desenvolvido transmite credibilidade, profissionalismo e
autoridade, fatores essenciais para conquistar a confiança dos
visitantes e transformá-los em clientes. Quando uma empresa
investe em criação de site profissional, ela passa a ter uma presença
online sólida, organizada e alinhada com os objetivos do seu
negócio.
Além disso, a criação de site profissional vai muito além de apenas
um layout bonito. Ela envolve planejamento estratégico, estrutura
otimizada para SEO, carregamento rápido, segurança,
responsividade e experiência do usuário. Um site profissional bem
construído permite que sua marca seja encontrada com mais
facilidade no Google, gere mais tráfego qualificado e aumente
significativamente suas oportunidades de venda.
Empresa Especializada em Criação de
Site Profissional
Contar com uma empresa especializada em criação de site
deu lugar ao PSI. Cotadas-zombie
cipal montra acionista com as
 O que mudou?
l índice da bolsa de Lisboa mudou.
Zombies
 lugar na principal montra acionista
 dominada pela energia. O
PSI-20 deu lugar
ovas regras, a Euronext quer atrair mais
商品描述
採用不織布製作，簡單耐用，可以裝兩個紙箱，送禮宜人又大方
* * *
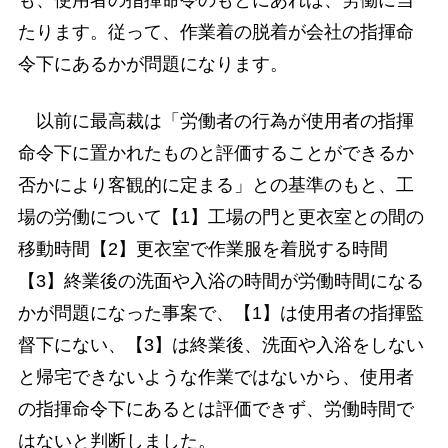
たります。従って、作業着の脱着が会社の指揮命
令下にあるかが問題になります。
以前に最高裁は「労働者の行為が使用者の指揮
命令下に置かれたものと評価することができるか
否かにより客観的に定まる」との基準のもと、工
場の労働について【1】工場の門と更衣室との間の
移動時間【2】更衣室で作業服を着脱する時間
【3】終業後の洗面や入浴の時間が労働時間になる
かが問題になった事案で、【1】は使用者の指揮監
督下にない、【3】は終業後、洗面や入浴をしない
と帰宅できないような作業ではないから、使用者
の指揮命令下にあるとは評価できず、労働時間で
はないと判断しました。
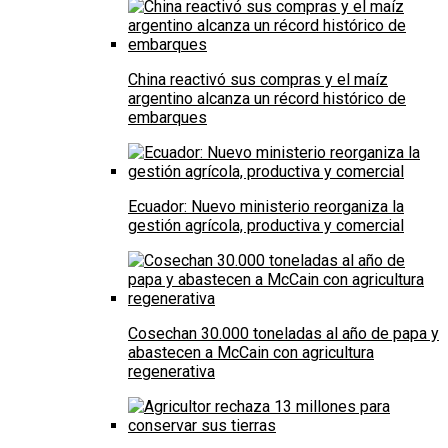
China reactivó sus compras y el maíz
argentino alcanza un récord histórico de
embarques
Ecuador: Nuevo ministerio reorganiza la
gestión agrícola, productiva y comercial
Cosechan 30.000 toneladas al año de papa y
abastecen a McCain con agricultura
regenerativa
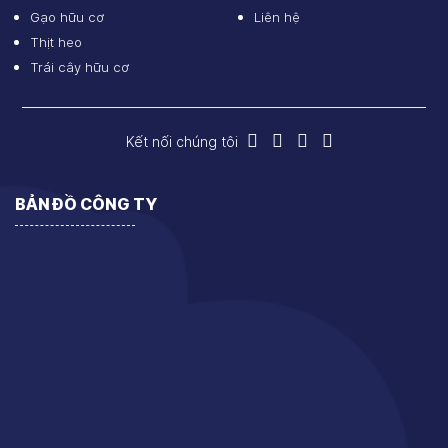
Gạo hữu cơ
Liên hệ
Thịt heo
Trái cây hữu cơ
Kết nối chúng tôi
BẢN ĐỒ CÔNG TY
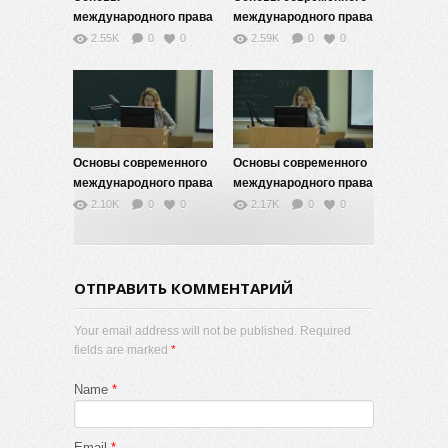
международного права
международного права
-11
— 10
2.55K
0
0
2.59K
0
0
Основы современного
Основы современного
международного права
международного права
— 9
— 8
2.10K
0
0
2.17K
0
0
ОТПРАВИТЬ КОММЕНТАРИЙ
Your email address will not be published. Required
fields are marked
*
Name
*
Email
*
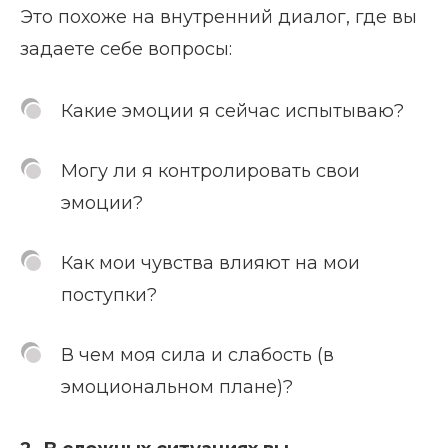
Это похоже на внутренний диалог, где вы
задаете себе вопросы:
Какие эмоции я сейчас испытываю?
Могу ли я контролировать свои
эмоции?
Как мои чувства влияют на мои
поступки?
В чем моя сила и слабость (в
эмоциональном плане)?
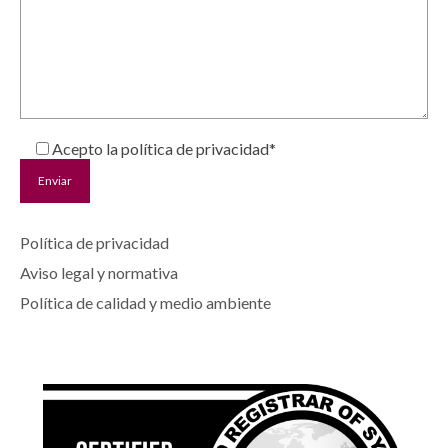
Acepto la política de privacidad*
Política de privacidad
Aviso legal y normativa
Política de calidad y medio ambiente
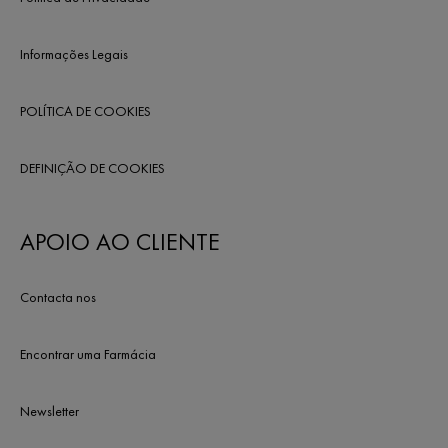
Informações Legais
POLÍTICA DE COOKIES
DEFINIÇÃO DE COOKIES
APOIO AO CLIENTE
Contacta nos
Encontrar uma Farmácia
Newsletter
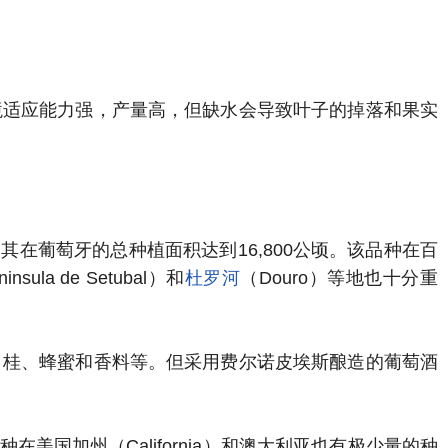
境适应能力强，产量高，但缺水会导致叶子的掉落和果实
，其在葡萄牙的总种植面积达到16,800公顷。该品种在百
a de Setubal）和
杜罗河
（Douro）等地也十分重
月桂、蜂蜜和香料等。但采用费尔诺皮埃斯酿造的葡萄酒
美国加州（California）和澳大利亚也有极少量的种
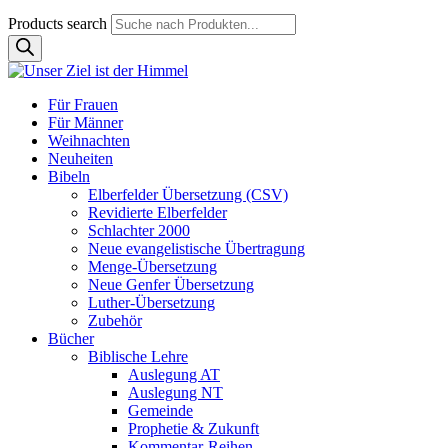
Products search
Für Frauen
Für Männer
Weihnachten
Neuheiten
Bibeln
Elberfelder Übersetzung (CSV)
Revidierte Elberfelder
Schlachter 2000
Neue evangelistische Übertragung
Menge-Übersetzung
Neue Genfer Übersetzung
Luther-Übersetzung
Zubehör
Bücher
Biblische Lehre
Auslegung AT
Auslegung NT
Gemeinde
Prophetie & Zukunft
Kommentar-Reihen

Problem to work on. Look through the material above and print exactly the lines from the one containing "facilidade no Google, gere" to the one containing "採用不織布製作，簡單耐用，可以裝兩個紙箱，送禮宜人又大方", both included, and nothing more.

Finished task.
facilidade no Google, gere mais tráfego qualificado e aumente
significativamente suas oportunidades de venda.
Empresa Especializada em Criação de
Site Profissional
Contar com uma empresa especializada em criação de site
deu lugar ao PSI. Cotadas-zombie
cipal montra acionista com as
 O que mudou?
l índice da bolsa de Lisboa mudou.
Zombies
 lugar na principal montra acionista
 dominada pela energia. O
PSI-20 deu lugar
ovas regras, a Euronext quer atrair mais
商品描述
採用不織布製作，簡單耐用，可以裝兩個紙箱，送禮宜人又大方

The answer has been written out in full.